|
|
|
|
|
by mtbcoder
4172 days ago
|
|
Regarding the spam sites, in your RSS feed, you are publishing your full articles. More than likely, the scraper sites are pulling directly from these feeds, publishing quickly and getting Googlebot to see the content before it hits your site (thus receiving attribution). I would suggest: 1) Summaries only in RSS feeds.
2) Throttle the RSS feed back by several hours so that your latest article is not listed immediately.
3) Upon publishing, immediately link to the article via all of your social media outlets.
4) When internally linking within articles, use full URL paths and not relative. (If the spam sites are directly pulling your content and not cleaning up, you may be able to get a link back to your site from the scraped content.) When publishing, timing is everything. Just my $0.02 based on my own experiences dealing with spam sites.

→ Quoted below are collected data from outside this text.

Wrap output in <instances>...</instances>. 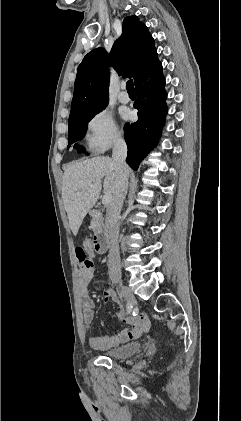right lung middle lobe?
I'll use <instances>...</instances> for the list:
<instances>
[{"label": "right lung middle lobe", "instance_id": "right-lung-middle-lobe-1", "mask_svg": "<svg viewBox=\"0 0 241 421\" xmlns=\"http://www.w3.org/2000/svg\"><path fill=\"white\" fill-rule=\"evenodd\" d=\"M100 112V111H98ZM98 112L77 117L74 119H69V130H68V144L71 145L74 142L81 141L84 138L88 122L96 115ZM69 148V146H68ZM74 148L78 149V152H84V148H80L78 144L74 145Z\"/></svg>", "mask_w": 241, "mask_h": 421}]
</instances>
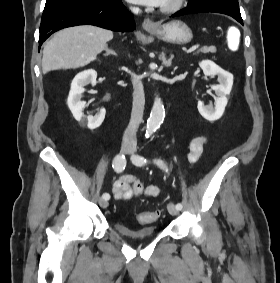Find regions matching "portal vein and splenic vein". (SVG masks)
<instances>
[{
  "label": "portal vein and splenic vein",
  "mask_w": 280,
  "mask_h": 283,
  "mask_svg": "<svg viewBox=\"0 0 280 283\" xmlns=\"http://www.w3.org/2000/svg\"><path fill=\"white\" fill-rule=\"evenodd\" d=\"M198 47H199L198 45H195V46L189 48V49L186 51V53H191V52L195 51Z\"/></svg>",
  "instance_id": "1"
}]
</instances>
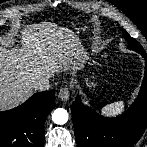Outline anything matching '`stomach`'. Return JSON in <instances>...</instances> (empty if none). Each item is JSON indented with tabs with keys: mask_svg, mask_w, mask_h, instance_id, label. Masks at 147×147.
Masks as SVG:
<instances>
[{
	"mask_svg": "<svg viewBox=\"0 0 147 147\" xmlns=\"http://www.w3.org/2000/svg\"><path fill=\"white\" fill-rule=\"evenodd\" d=\"M89 64H96V62H95L94 60H92V61L90 60ZM86 84H87V86H90V85H89L90 83L88 84V83L86 82ZM91 85H93V84L91 83Z\"/></svg>",
	"mask_w": 147,
	"mask_h": 147,
	"instance_id": "1",
	"label": "stomach"
}]
</instances>
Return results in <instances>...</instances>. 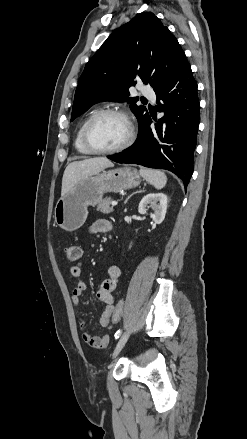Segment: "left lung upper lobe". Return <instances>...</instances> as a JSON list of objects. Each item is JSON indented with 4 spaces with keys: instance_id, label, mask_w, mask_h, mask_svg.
I'll return each mask as SVG.
<instances>
[{
    "instance_id": "obj_1",
    "label": "left lung upper lobe",
    "mask_w": 247,
    "mask_h": 439,
    "mask_svg": "<svg viewBox=\"0 0 247 439\" xmlns=\"http://www.w3.org/2000/svg\"><path fill=\"white\" fill-rule=\"evenodd\" d=\"M186 60L174 35L151 12L117 29L87 62L76 88L71 121L101 101L130 103L139 125L149 115L129 87L137 80L160 88Z\"/></svg>"
}]
</instances>
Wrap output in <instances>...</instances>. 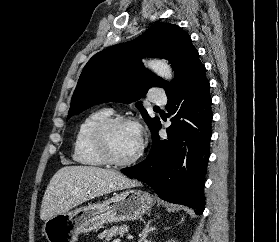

On a side note, even though we are in the age of HTML5, I would still suggest sticking with one H1 tag per page, if possible. |
|
Semantic web could fix this a little by making it easier to scrape with the <article> tag, but publishing content is exactly what RSS was meant to do.
I wish Google would (if even possible) find a better way to fix this. In the same way that there's an actual argument against single page apps because "they can't be indexed" or "SEO, man." Discoverability shouldn't be holding back progress (in an ideal world, I know). Rather, indexing should adapt to new technology so that we can make a better web that's still discoverable by users.